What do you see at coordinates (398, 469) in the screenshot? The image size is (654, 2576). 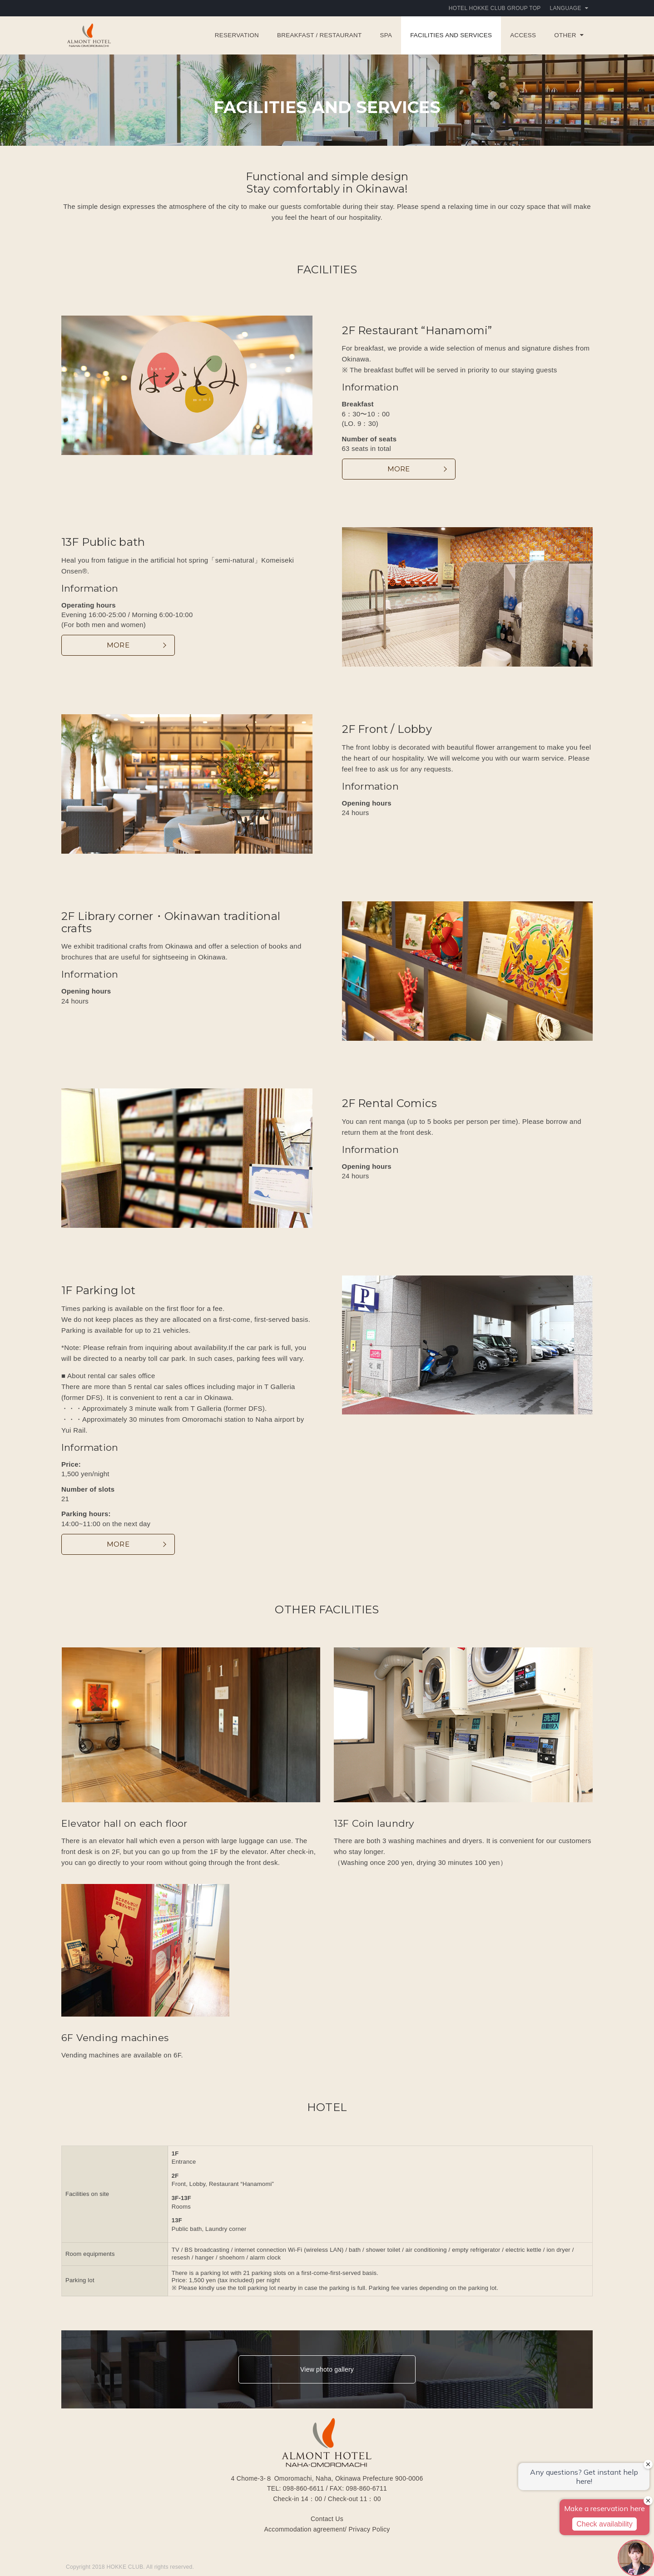 I see `MORE` at bounding box center [398, 469].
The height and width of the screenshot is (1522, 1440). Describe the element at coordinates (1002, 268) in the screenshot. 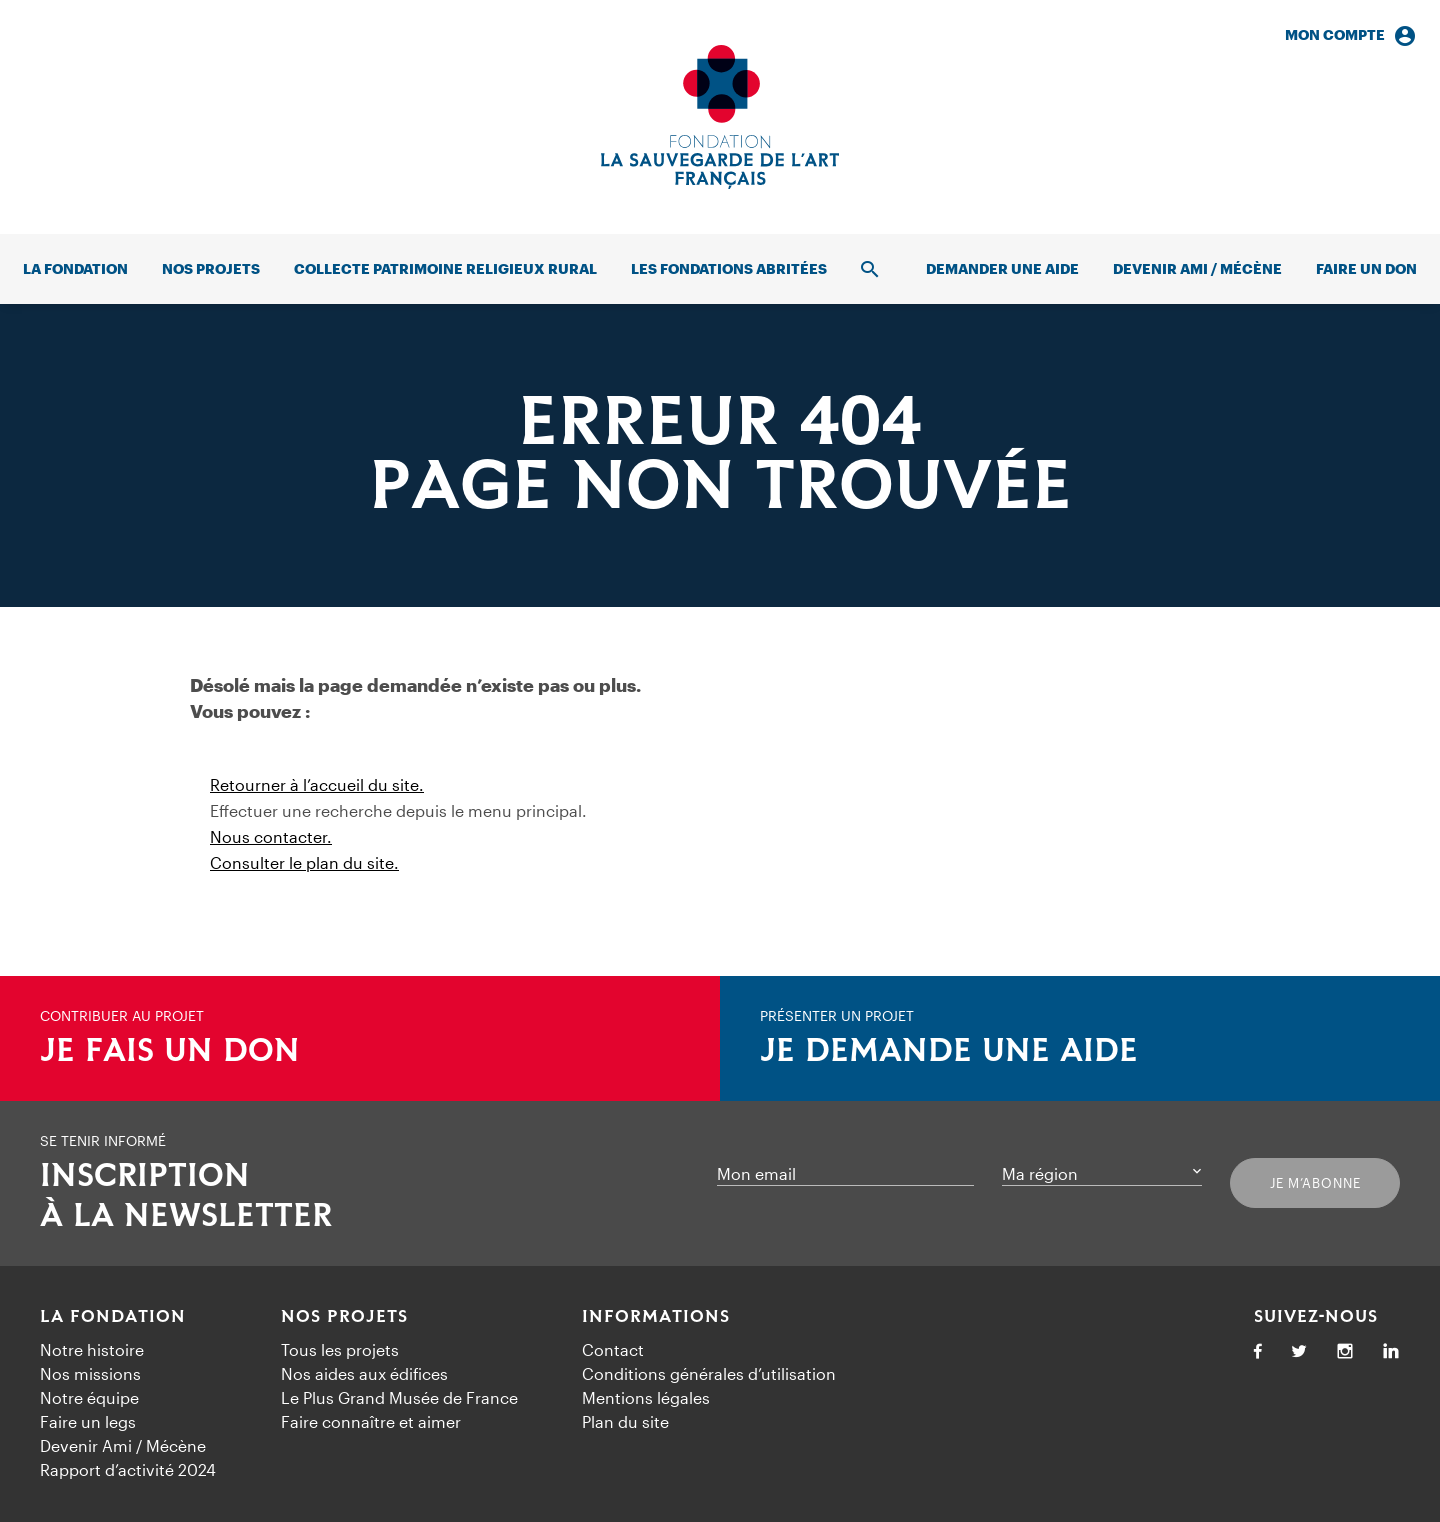

I see `Demander une aide` at that location.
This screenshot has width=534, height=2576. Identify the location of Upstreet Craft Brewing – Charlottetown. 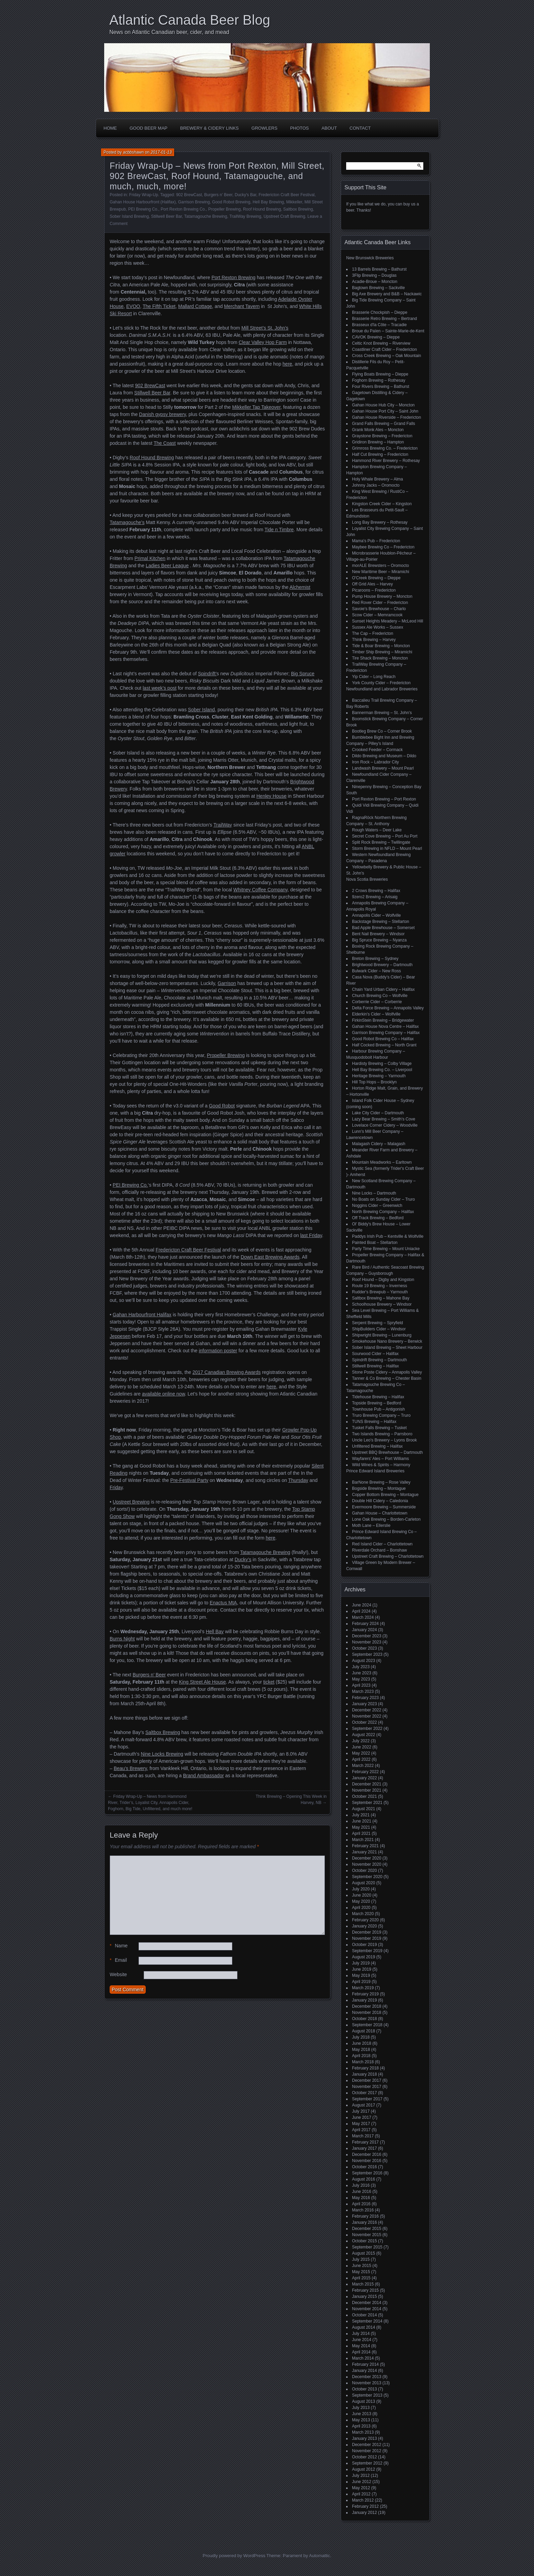
(388, 1556).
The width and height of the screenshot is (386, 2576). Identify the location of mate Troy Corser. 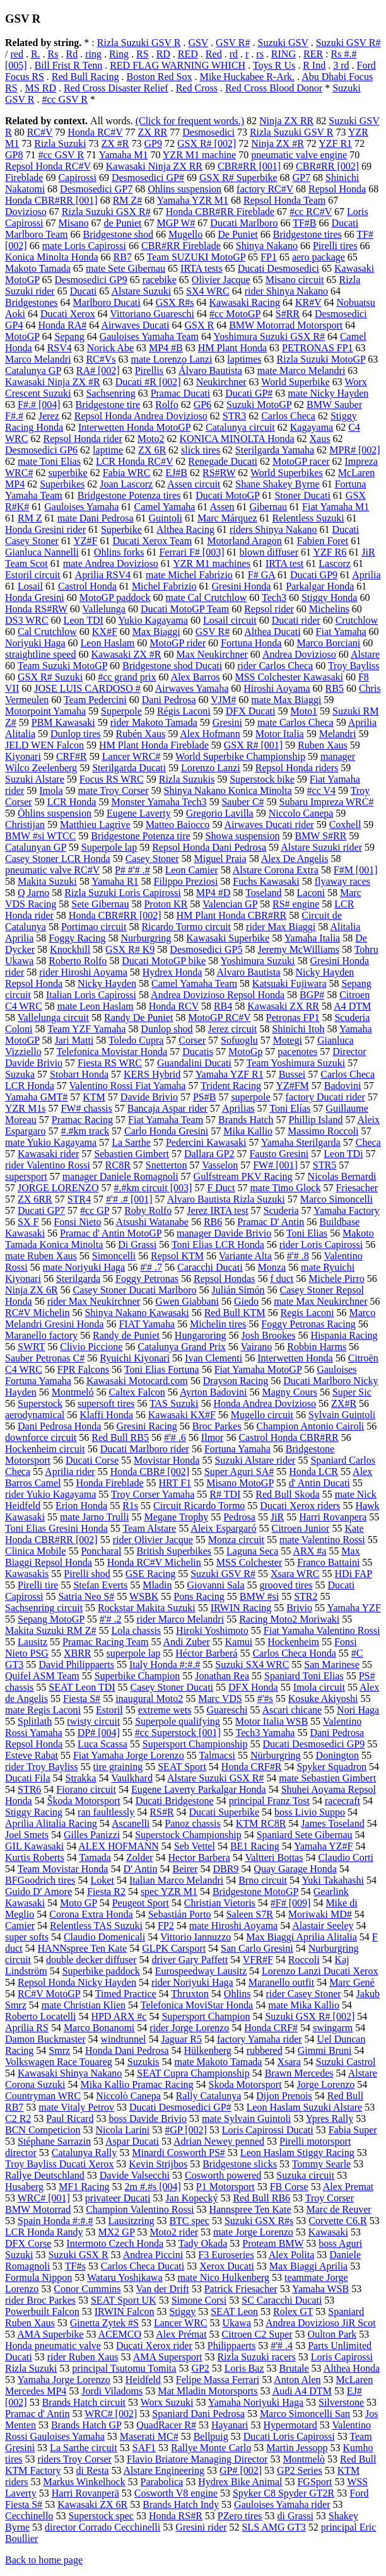
(113, 790).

■ ■ ■ ■ ■ ■ ■

▸ PROBLEM
With pictures left out, transcribe each line from the one containing "The height and" through the end of the data, both ends included.

▸ WRITTEN SOLUTION
The height and width of the screenshot is (1522, 1440). Describe the element at coordinates (1002, 268) in the screenshot. 

I see `Demander une aide` at that location.
This screenshot has width=534, height=2576. Identify the location of Upstreet Craft Brewing – Charlottetown. 
(388, 1556).
The width and height of the screenshot is (386, 2576). Identify the location of mate Troy Corser. 
(113, 790).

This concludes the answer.